Hacker News new | ask | show | jobs
by cmccabe 4755 days ago
It's nice that you made these available. You might also want to look at queue.h from BSD (see http://fxr.watson.org/fxr/source/sys/queue.h) and tree.h (http://www.freebsd.org/cgi/cvsweb.cgi/src/sys/sys/tree.h), single-file "libraries" that can generate a few different kinds of linked list and binary tree. These don't require typecasting at all, since they generate functions for your particular type. They are also intrusive data structures, meaning you control your own allocation.
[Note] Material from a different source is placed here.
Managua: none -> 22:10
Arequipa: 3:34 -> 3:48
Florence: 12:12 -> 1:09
With regard to OBString: don't. Really. C strings are very flexible and powerful with just what's in the standard library. You don't need charAtStringIndex, for example: you have rindex and index. You don't need splitString; you have strtok_r. You don't need findSubstring; you have strstr.

If you think you need regexes, consider fnmatch, a libc function which matches shell wildcard patterns. It's always there, it's simple, and it's fast. Or you could bring in something like PCRE. In general, if you need full regexes in a small program, it might be worth rethinking whether your program should be in C anyway.
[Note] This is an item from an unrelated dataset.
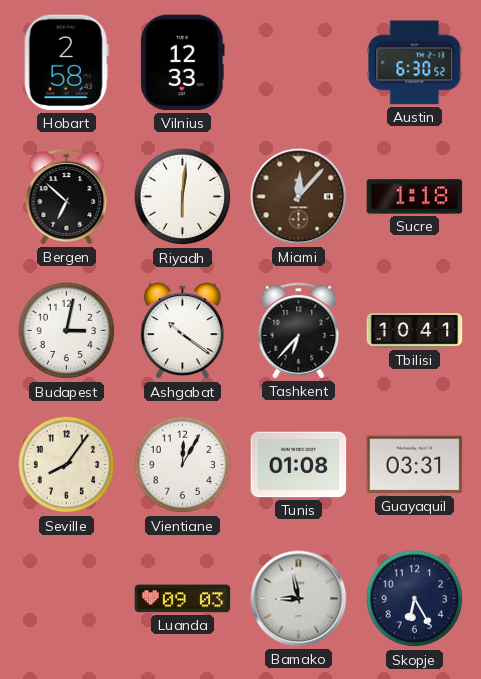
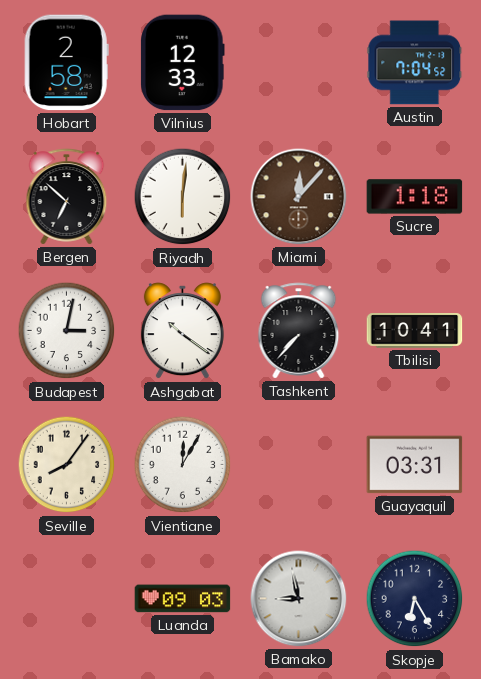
Austin: 6:30 -> 7:04
Tashkent: 6:37 -> 7:37
Tunis: 01:08 -> none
For some reason, I don't find myself using resizable array utility code much in C. It's pretty easy to do it yourself with realloc-- that's really one of the first things they should teach people learning practical C. Perhaps a small, minimal set of macros could wrap the reallocs and make it a little bit nicer.

5 comments

Intrusive data structures are indeed more powerful. I made my own instrusive AVL-tree which can be found here [1] and an example here [2]. There's also the extra feature that the concept of a "link" is abstracted, so you can for example build a compressed AVL-tree inside an array using array indices instead of pointers, which don't break when the array is reallocated. It's also built in a different way than this usually done (macros), that is, a header file is included which redefines some identifiers, and the actual code of the functions is not inside macros, hence, easier to read.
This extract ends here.